# My New HK2000SK V3 in .40



## kansas_plainsman

Just in - HK P2000SK v3 in .40


----------



## Wandering Man

Beautiful.

:smt023 

WM


----------



## Shipwreck

Wow. Nice gun :smt1099


----------



## jwkimber45

Very Nice!!!! Congrats!!!


----------



## Shipwreck

Tell us how it shoots


----------



## mw1311

nice, congrats on a great little gun!


----------



## jason0007

kansas_plainsman said:


> Just in - HK P2000SK v3 in .40


definitely an awesome buy!
how much did u pay for it?


----------



## Flanker

*Cool baby*

Thats a sweet looking little HK. Let us know how it shoots.


----------



## scorpiusdeus

Very Nice. I'm thinking about a P2000 in .40S&W. Is the V3 DA/SA?
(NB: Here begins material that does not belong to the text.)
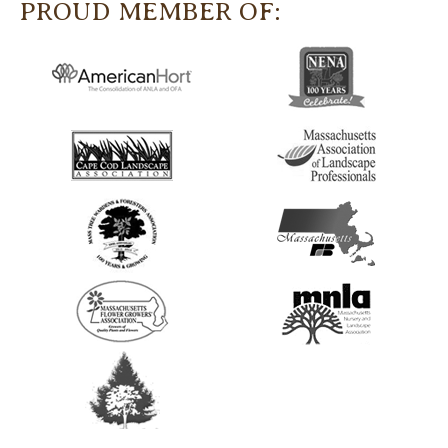
PROUD MEMBER OF:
Let us know how she shoots.


----------



## kansas_plainsman

How it shoots - unremarkable. Unremarkable compared to my HK USPc .40 that is. Both are wonderfully easy to handle, very accurate and I haven't had a failure of any sort with either.

Yesterday I put around 50 rounds through it - aside from a little leftward drift (my fault - trigger control) it shot exactly where I pointed it. Makes me look good.


----------



## kansas_plainsman

scorpiusdeus said:


> Very Nice. I'm thinking about a P2000 in .40S&W. Is the V3 DA/SA?
> 
> Let us know how she shoots.


V3 is DA/SA with a decocker.


----------



## Glockamania®

Nice.


----------



## RUGER45

I have a P-2000 V3 in .40 and I love it.:mrgreen: It shoots like a dream.:smt023 :mrgreen: Enjoy you new p-2000! Happy shooting!


----------



## Techsan_02

I just got a smallish boner. I get my HK P2000 this coming Friday.:smt023


----------



## VegasEgo

How can u tell wat version it is? if its a v1 v2 v3?


----------



## kansas_plainsman

It says on the box, for one. :mrgreen: 

HK has a standard coding system, V1 through V10. Don't recall all the variations. I believe the HKUSA site has a table. the forum HKPRO has a sticky.


----------



## VegasEgo

hukd on fonix wurkt fore mee!!!!! 

:nutkick:

i should probably read more labels.. lol... thanx for the info


----------



## FallGuy

Congrats! It is like a work of art.


----------



## toopercentmlk

How did you figure that the .5inch barell difference( just eyeballing) was necessary? I felt more comfortable with the p2k, its still a small gun and just as thin for concealment if that is the issue.


----------